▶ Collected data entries

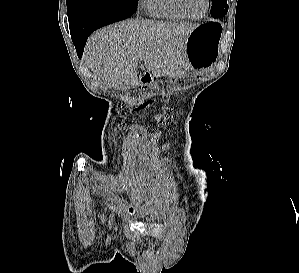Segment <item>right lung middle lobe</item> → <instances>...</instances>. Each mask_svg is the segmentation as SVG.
Returning a JSON list of instances; mask_svg holds the SVG:
<instances>
[{
    "label": "right lung middle lobe",
    "mask_w": 299,
    "mask_h": 273,
    "mask_svg": "<svg viewBox=\"0 0 299 273\" xmlns=\"http://www.w3.org/2000/svg\"><path fill=\"white\" fill-rule=\"evenodd\" d=\"M67 13L78 7H98L102 5H115L121 7H136L138 0H66Z\"/></svg>",
    "instance_id": "right-lung-middle-lobe-1"
}]
</instances>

▶ ABOUT THIS EXERCISE
An exact copy of the entries above is needed, with the pictures removed.

▶ REPLY
Segment <item>right lung middle lobe</item> → <instances>...</instances>. Each mask_svg is the segmentation as SVG.
Returning a JSON list of instances; mask_svg holds the SVG:
<instances>
[{
    "label": "right lung middle lobe",
    "mask_w": 299,
    "mask_h": 273,
    "mask_svg": "<svg viewBox=\"0 0 299 273\" xmlns=\"http://www.w3.org/2000/svg\"><path fill=\"white\" fill-rule=\"evenodd\" d=\"M67 13L78 7H98L102 5H115L121 7H136L138 0H66Z\"/></svg>",
    "instance_id": "right-lung-middle-lobe-1"
}]
</instances>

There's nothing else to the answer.